As they discussed the racism they have faced in their lives – even in the White House – Michelle Obama told People magazine “even as the first lady – during that wonderfully publicized trip I took to Target, not highly disguised, the only person who came up to me in the store was a woman who asked me to help her take something off a shelf. Because she didn't see me as the first lady, she saw me as someone who could help her. Those kinds of things happen in life. So it isn't anything new.”

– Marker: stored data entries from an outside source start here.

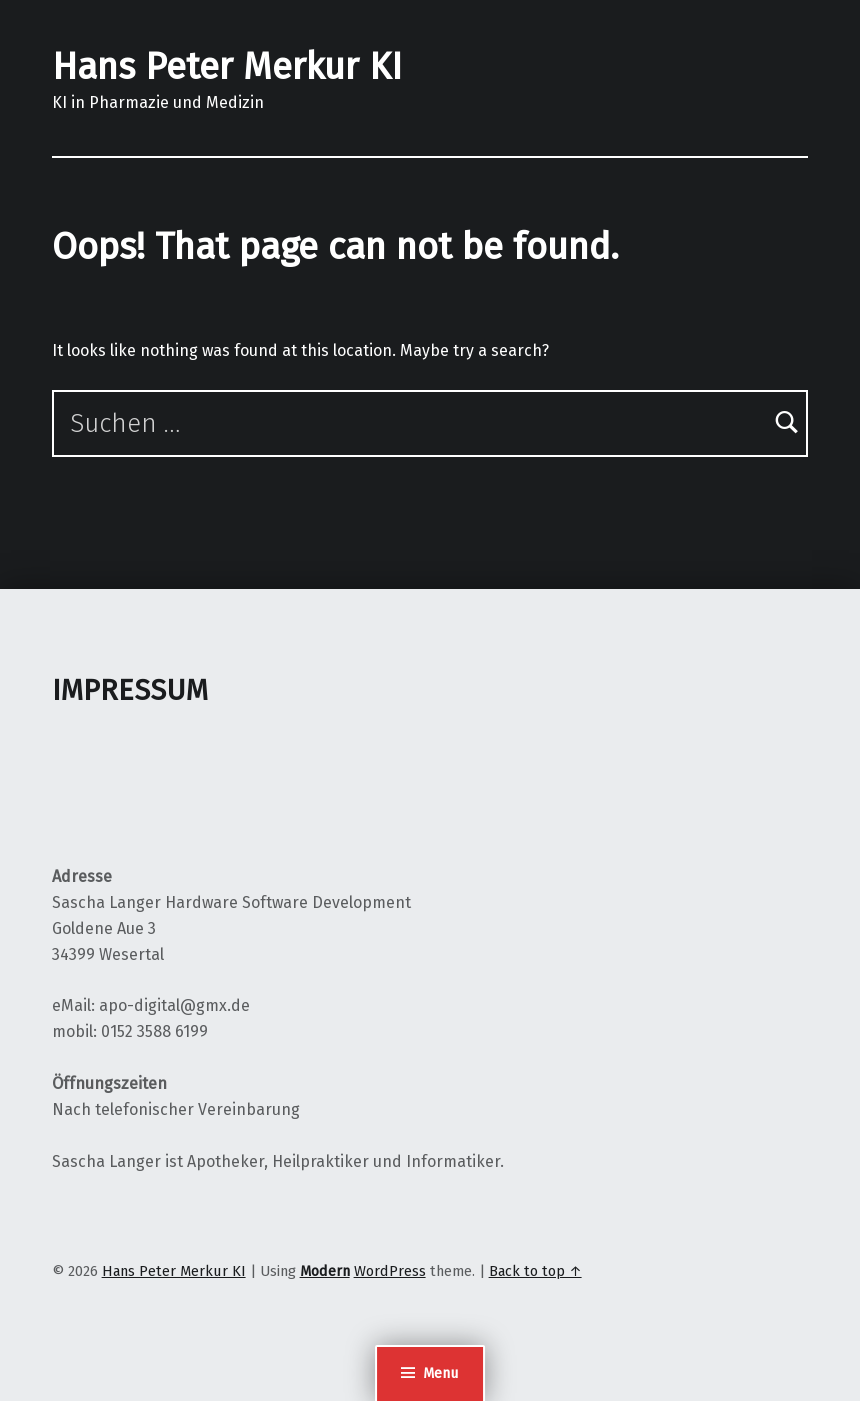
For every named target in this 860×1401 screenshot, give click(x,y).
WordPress (390, 1271)
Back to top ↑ (535, 1271)
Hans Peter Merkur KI (227, 67)
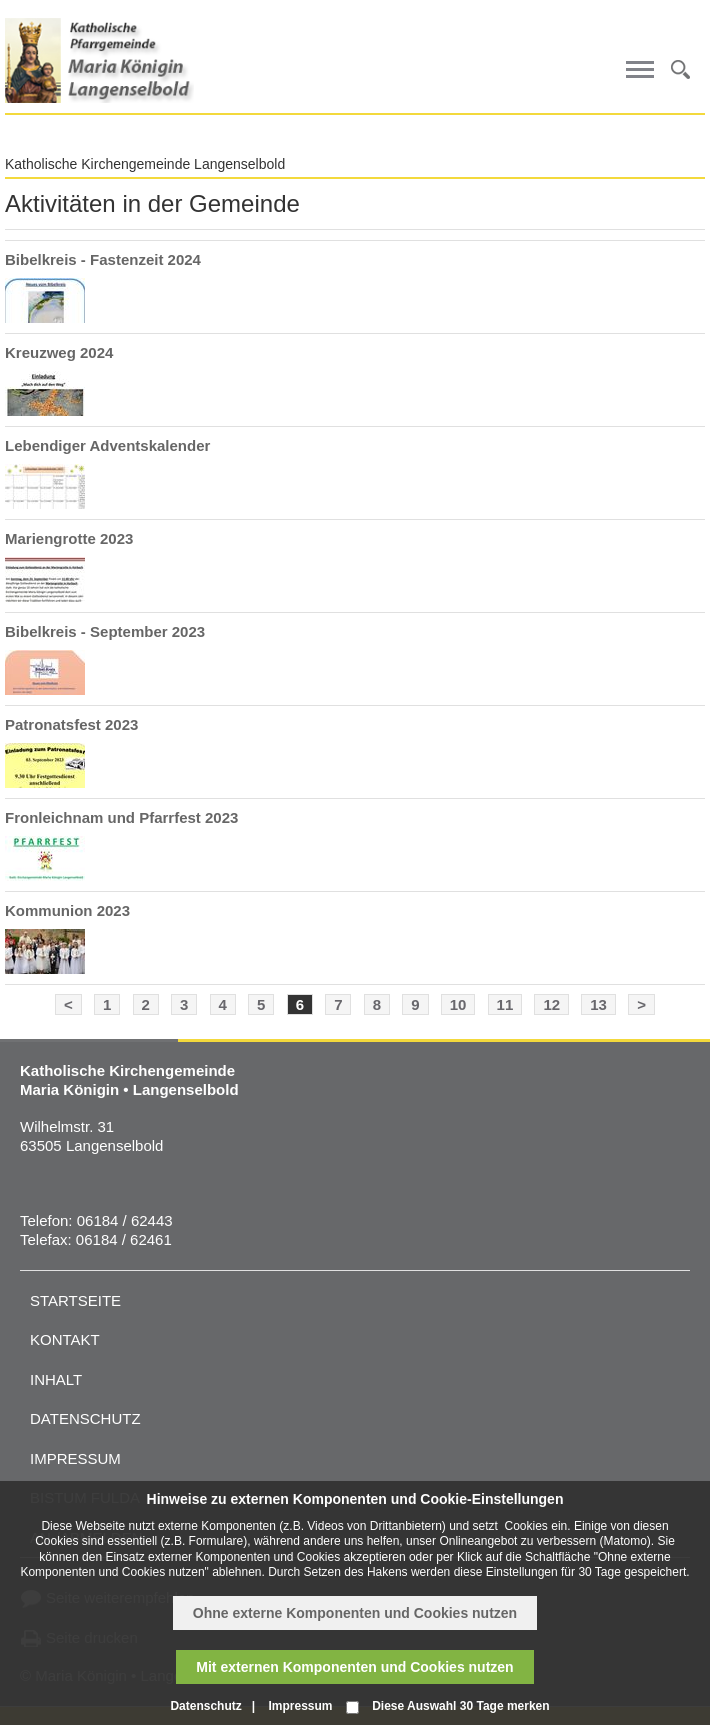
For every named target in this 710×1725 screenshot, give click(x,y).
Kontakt (65, 1339)
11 (505, 1004)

Was it a racial slight, or a moment of delight? Well, Ben Shapiro at his blog Truth Revolt revisited Mrs. Obama’s March 2012 interview on the David Letterman show on CBS. After Letterman held up a photograph of her Target visit, she told the same story....as an "I felt so good" story of how she wasn’t spotted in public:
MICHELLE OBAMA: I thought I was undercover. I have to tell you something about this trip though. No one knew that was me because a woman actually walked up to me, right? I was in the detergent aisle, and she said — I kid you not — she said, "Excuse me, I just have to ask you something," and I thought, "Oh, cover’s blown." She said, "Can you reach on that shelf and hand me the detergent?" I kid you not…And the only thing she said — I reached up, ’cause she was short, and I reached up, pulled it down — she said, "Well, you didn’t have to make it look so easy." That was my interaction. I felt so good. ... She had no idea who I was. I thought, as soon as she walked up — I was with my assistant, and I said, ‘This is it, it’s over. We’re going to have to leave.’ She just needed the detergent.
The Truth Revolt post has video from CNN and a link to Politico. It's not hard for any media outlet to expose a serious discrepancy. How does People magazine explain its failure to vet this story? Or do they spend no time evaluating the answers from their favorite liberal celebrities?